It's a shame the story is so flimsy, because the casting is solid. Jason Bateman is, as always, the picture of quiet desperation as corporate drone Nick whose life is made hell by Kevin Spacey as Mr Harken, a bully reminiscent of his studio exec in 1994 satire Swimming With Sharks. Their early scenes are promisingly funny with Harken playing mind tricks to cast Nick as a drunk and stall his promotion. Meanwhile, Kurt (Sudeikis) must bow to Colin Farrell channelling Tom Cruise in Tropic Thunder, complete with sweaty comb-over and a coke habit. But Dale (Day) is arguably the biggest patsy as a dental nurse sexually harassed by Jennifer Aniston.

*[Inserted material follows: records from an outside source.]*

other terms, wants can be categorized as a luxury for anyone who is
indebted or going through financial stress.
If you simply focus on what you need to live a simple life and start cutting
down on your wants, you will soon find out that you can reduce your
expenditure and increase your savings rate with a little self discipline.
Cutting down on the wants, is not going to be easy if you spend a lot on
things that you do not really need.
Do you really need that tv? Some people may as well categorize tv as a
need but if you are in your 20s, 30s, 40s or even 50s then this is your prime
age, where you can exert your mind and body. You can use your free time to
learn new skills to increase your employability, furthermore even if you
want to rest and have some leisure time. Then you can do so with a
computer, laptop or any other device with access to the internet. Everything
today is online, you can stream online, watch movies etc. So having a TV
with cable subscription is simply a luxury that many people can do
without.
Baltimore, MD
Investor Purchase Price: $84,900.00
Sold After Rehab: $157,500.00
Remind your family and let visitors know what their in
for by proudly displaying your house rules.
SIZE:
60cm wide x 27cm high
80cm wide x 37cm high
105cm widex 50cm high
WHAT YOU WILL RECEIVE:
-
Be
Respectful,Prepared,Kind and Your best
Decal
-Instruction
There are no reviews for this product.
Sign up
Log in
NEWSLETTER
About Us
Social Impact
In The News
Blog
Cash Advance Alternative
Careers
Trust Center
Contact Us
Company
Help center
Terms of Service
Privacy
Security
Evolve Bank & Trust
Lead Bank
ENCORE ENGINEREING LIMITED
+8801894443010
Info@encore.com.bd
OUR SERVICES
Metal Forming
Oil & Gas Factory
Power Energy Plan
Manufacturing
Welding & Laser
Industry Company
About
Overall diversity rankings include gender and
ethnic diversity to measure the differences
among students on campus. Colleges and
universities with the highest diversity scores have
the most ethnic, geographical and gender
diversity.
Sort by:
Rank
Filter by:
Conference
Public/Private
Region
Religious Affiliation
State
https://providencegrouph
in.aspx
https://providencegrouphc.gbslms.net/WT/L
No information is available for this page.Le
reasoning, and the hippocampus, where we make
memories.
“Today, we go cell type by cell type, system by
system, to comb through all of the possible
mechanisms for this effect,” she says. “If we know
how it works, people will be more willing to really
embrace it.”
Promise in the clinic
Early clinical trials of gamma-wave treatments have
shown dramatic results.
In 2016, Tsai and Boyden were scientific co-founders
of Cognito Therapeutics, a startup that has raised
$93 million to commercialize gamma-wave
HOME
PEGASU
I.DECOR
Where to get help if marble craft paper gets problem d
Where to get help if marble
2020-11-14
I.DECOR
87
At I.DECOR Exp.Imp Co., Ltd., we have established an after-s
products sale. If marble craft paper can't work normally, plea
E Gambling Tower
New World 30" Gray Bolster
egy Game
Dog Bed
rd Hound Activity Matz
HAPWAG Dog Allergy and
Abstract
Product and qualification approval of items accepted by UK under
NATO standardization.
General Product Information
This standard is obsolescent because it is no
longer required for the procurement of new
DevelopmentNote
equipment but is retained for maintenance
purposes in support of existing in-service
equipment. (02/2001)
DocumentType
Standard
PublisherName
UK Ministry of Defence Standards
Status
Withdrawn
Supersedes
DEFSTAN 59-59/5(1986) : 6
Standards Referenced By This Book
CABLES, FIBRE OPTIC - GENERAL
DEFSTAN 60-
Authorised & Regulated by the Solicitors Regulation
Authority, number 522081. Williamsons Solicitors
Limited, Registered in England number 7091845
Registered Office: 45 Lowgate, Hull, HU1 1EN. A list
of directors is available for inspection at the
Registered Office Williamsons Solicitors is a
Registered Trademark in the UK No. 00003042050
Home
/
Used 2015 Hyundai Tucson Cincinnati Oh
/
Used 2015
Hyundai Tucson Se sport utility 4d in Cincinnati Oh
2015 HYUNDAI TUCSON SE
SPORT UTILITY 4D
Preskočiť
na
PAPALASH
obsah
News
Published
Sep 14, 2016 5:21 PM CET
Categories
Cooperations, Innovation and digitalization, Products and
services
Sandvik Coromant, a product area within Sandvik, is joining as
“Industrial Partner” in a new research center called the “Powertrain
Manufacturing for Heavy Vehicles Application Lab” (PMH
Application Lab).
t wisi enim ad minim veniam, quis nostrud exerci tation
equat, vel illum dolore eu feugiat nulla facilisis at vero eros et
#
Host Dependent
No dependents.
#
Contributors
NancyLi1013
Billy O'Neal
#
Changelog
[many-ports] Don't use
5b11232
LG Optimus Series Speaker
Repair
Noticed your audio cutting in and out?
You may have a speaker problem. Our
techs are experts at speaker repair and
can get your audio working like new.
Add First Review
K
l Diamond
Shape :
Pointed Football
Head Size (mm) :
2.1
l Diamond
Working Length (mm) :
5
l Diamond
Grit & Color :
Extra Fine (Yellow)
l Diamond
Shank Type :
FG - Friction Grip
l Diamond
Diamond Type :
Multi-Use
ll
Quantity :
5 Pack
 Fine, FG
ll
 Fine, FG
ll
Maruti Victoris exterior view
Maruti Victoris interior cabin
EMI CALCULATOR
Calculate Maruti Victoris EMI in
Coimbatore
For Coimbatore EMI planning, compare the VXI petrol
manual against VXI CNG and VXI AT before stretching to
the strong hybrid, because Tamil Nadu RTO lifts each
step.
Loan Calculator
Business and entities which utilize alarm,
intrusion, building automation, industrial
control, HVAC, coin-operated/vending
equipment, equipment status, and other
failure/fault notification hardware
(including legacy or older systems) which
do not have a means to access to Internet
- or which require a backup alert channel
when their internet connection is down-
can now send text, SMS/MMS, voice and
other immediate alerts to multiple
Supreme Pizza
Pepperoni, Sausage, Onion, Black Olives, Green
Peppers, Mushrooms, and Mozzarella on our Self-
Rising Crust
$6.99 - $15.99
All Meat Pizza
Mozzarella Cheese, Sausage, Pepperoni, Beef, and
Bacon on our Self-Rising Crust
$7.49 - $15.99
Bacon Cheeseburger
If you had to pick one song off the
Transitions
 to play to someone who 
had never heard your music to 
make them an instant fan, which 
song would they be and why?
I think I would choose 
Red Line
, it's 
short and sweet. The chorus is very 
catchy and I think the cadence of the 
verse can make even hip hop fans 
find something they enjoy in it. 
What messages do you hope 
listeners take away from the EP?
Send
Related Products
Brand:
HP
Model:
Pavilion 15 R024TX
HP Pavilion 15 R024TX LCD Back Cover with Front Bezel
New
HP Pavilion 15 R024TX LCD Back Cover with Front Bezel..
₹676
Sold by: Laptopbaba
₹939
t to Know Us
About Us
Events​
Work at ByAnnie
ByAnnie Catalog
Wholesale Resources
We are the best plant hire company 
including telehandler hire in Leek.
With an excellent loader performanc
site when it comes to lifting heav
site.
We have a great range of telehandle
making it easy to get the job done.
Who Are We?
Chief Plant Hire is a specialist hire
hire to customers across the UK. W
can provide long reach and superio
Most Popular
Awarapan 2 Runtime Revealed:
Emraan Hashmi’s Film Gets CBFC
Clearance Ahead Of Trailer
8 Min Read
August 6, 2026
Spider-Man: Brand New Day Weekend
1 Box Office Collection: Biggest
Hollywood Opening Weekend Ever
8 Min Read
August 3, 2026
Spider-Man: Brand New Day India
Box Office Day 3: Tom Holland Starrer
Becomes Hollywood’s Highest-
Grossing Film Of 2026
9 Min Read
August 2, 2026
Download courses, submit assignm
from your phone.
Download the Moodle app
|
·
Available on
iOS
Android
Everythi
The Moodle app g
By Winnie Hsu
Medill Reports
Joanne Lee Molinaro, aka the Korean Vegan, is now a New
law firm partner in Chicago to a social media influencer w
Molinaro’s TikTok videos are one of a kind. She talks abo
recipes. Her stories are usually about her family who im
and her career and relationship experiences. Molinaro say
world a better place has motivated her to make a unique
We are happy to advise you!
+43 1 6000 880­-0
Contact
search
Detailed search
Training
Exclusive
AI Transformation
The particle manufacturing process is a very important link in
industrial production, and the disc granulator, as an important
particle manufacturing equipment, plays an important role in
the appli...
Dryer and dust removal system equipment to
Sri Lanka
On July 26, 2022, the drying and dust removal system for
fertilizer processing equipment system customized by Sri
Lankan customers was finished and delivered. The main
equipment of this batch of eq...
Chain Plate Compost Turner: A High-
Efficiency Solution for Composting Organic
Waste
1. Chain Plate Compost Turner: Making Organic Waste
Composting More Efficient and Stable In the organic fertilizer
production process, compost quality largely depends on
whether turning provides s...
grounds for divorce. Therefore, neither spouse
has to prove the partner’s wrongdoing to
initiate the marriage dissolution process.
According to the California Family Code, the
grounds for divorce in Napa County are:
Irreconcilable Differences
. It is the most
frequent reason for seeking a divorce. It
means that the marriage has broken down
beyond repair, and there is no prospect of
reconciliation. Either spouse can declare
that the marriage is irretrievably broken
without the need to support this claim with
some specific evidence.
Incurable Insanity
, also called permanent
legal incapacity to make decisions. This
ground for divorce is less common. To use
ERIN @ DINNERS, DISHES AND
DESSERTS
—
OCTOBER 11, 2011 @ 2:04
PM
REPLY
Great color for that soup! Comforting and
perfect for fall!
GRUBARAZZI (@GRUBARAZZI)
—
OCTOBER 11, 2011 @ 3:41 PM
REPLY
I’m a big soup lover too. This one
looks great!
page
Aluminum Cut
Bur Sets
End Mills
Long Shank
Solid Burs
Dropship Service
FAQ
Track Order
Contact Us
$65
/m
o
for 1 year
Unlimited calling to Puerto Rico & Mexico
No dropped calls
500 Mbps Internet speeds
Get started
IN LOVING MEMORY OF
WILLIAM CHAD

Naturally, it's while sitting in the pub that the guys begin to philosophise on the morality of murder. Kurt suggests that it would be wrong not to kill his boss because letting him live would mean thousands of Mexicans dying of exposure to illegally dumped toxic waste. Kurt initially seems like a man of high ideals, but another scriptwriter must have elbowed his way into the frame at this point because he then morphs into a sex-crazed degenerate, more concerned with bedding Aniston's horny doc. It's Dale who sets the ball rolling after she threatens to show his fiancée saucy snapshots of them together, taken while under sedation.
As the situation becomes urgent, the action spins off into a cul-de-sac. The premise requires three ineffectual men to endure routine victimisation, but the filmmakers then struggle to reconcile this with their murderous intentions. Much fudging ensues. In a completely unlikely scenario Jamie Foxx steps out of the shadows as an ex-con who offers to act as their killing consultant. He advises the trio to do reconnaissance on their proposed victims, which is really just an excuse to kill time and try to squeeze a few extra laughs out of Colin Farrell doing kung-fu in a silk kimono and Jennifer Aniston shattering her girl-next-door image by leaving the blinds open.
Frankly, the sight of 'The Good Girl' half-naked and suggestively slurping a hotdog is breathtaking for all the wrong reasons (and a bit sad as well). The pace deadens while the guys fail to act, instead quibbling over a workable plan. Fortunately, the gang do have chemistry and that keeps this from being entirely unwatchable. Day stands out with a few laugh-out-loud moments - getting increasingly flustered after inhaling a lungful of coke - but there isn't a strong enough drive or clear enough direction to channel this energy. Eventually, someone does get bumped off, but it happens too late before leading into a frenzied and messy last act. On the evidence of this and 2008's Four Christmases, Gordon should just pick up his P45 and go away quietly.